We took the bus back to the compound, which I definitely want to do again, I just need to figure out the schedule/stops. It’s less of a bus, more of a touring van. Like what you’d load tourists into to see the sights, or what a school would use to take a small class on a field trip. We asked, “Touymalik?” because we needed to go up Touymalik street, and stepped on.
It was pretty packed, and I didn’t see any seats to sit down on. A man pointed to a contraption on the side of a normal seat, and when folded into the aisle it became another seat!
It cost 500 dinar (about 40 cents), so I got my money out and looked for someone to give it to. The man sitting next to me was collecting his friend’s money, and put his hand out to take mine. Reluctantly I gave him my money, and then he passed the wad of cash to the seat in front of him, and the money slowly made its way up to the driver. An honor system of payment.
As we waited for the bus to take off, this giant AC tube pumped cold air into an open window of the bus from the roof of a nearby building. When the bus filled up, the passenger nearest the tube shoved it out the window (it bounced out and kinda hung off the side of the building, waiting for the next bus), and we left.

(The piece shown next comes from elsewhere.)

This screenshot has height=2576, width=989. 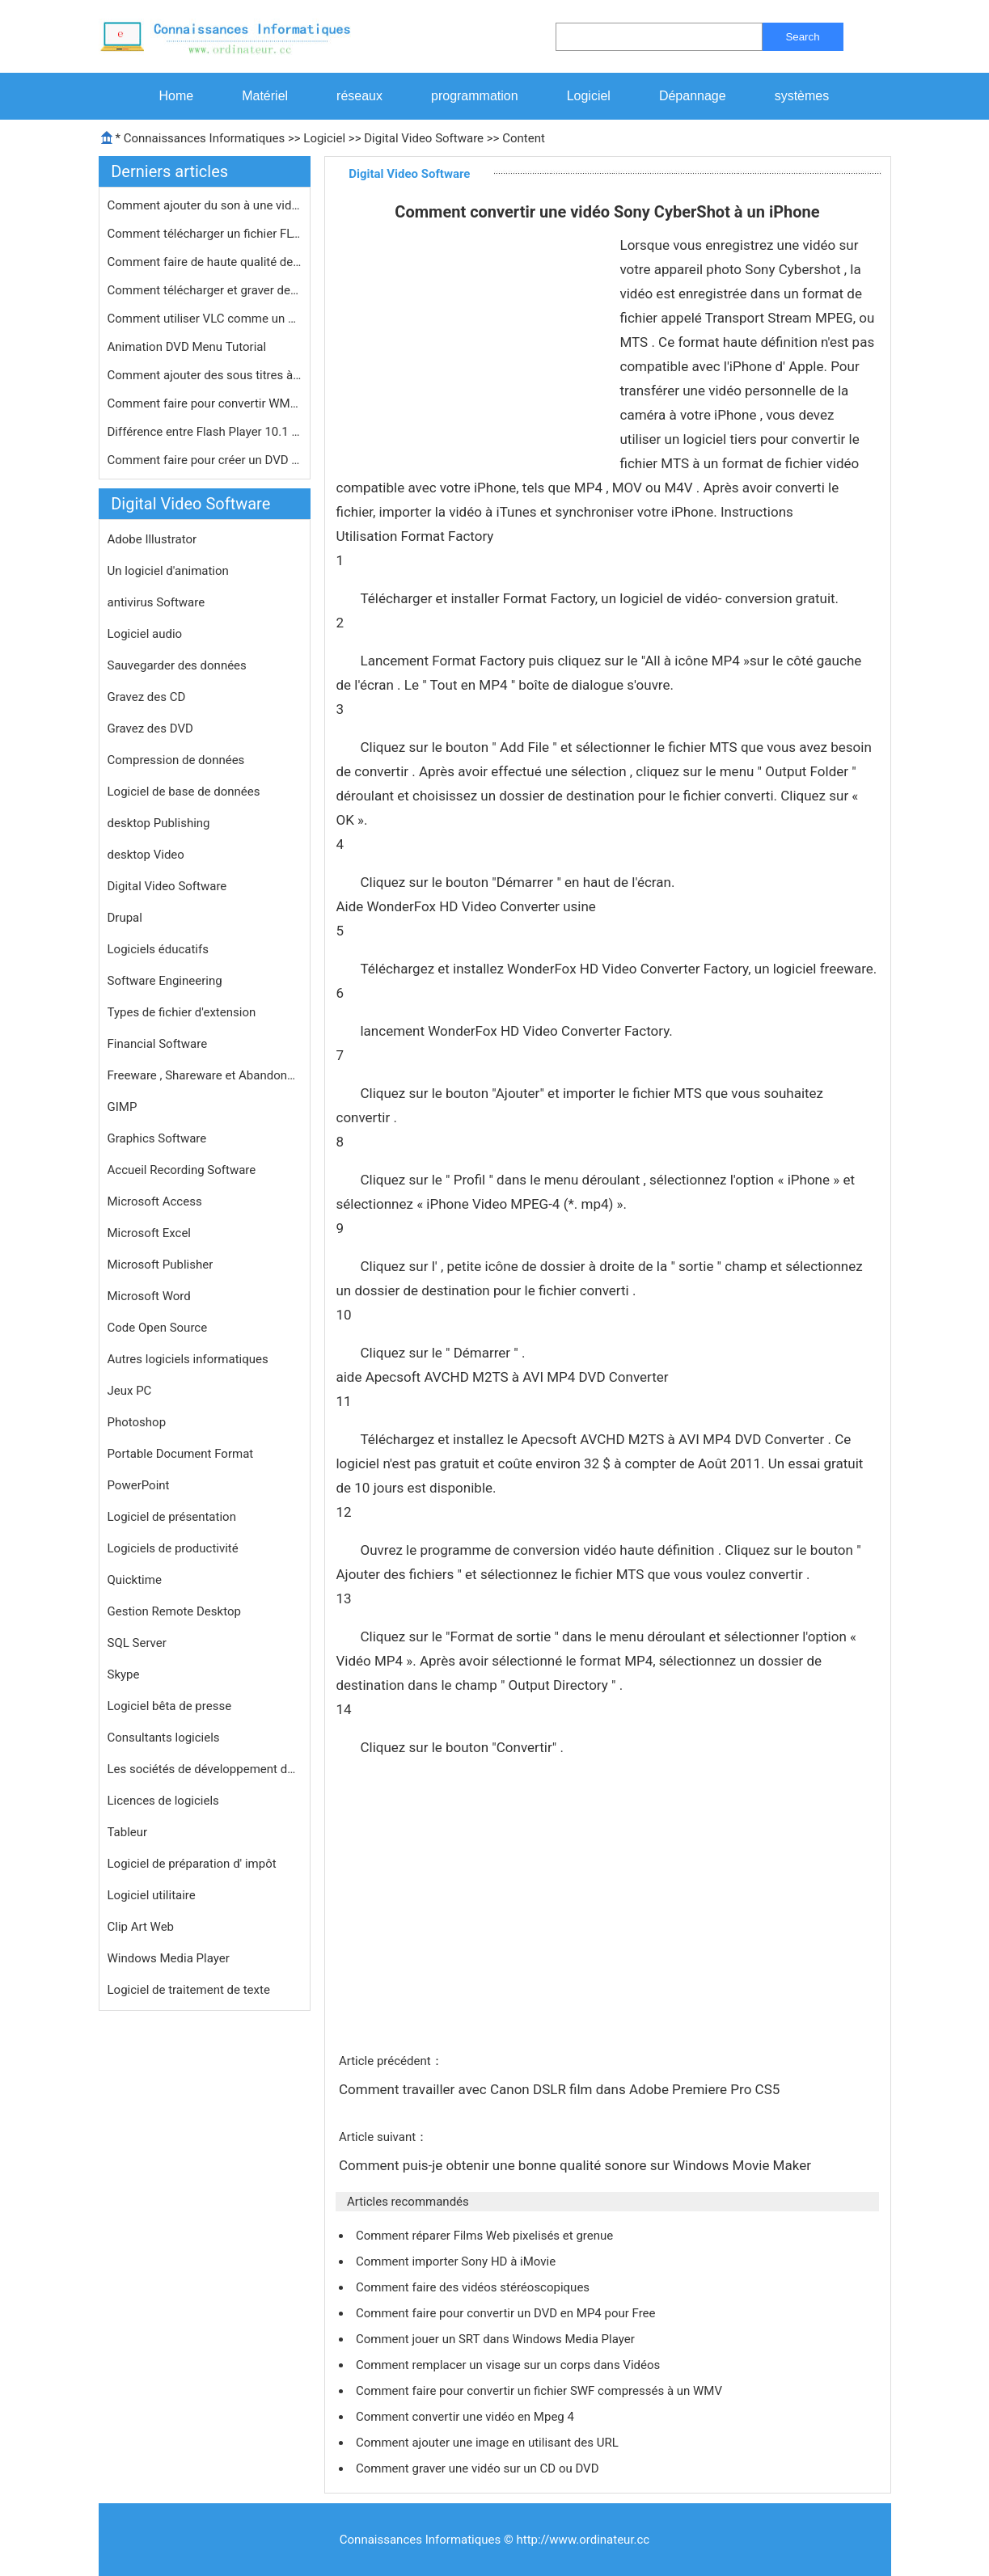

No one talked on the bus, not even the men who were friends. Devin, though, was jabbering my ear off, and I tried to ignore him. Just because I feel it’s more respectful to do as the locals do. Devin and I have a difference in travel philosophy. He thinks that, since it’s obvious he’s a traveler, others will make allowances if he doesn’t do things exactly like the locals. So he wears shorts, talks on buses, won’t learn Kurdish (only Arabic, because it’s more useful. Psh. Only if you’re not living in Kurdistan.) etc.
Me, I think this is a kind of excuse not to put yourself out of your comfort zone. When I’m somewhere different, I try to do things like the locals. Yes, I’m going to mess up, and I’m never going to do things exactly like locals, but I think it’s respectful to try, and I also grow from the experience. Yeah, it sucks to wear long sleeves in 95 degree heat, but it shows me my own way of living isn’t the right way. Because there isn’t one correct way to live, there are just options.
nowet chia?: What’s your name?
na zan’m: I don’t know
m’n bash’m: I’m fine (in response to ‘choni bashi?’)
brsima: I’m hungry!
One thought on “The Bazaar”
I think that respecting local customs is a very wise choice.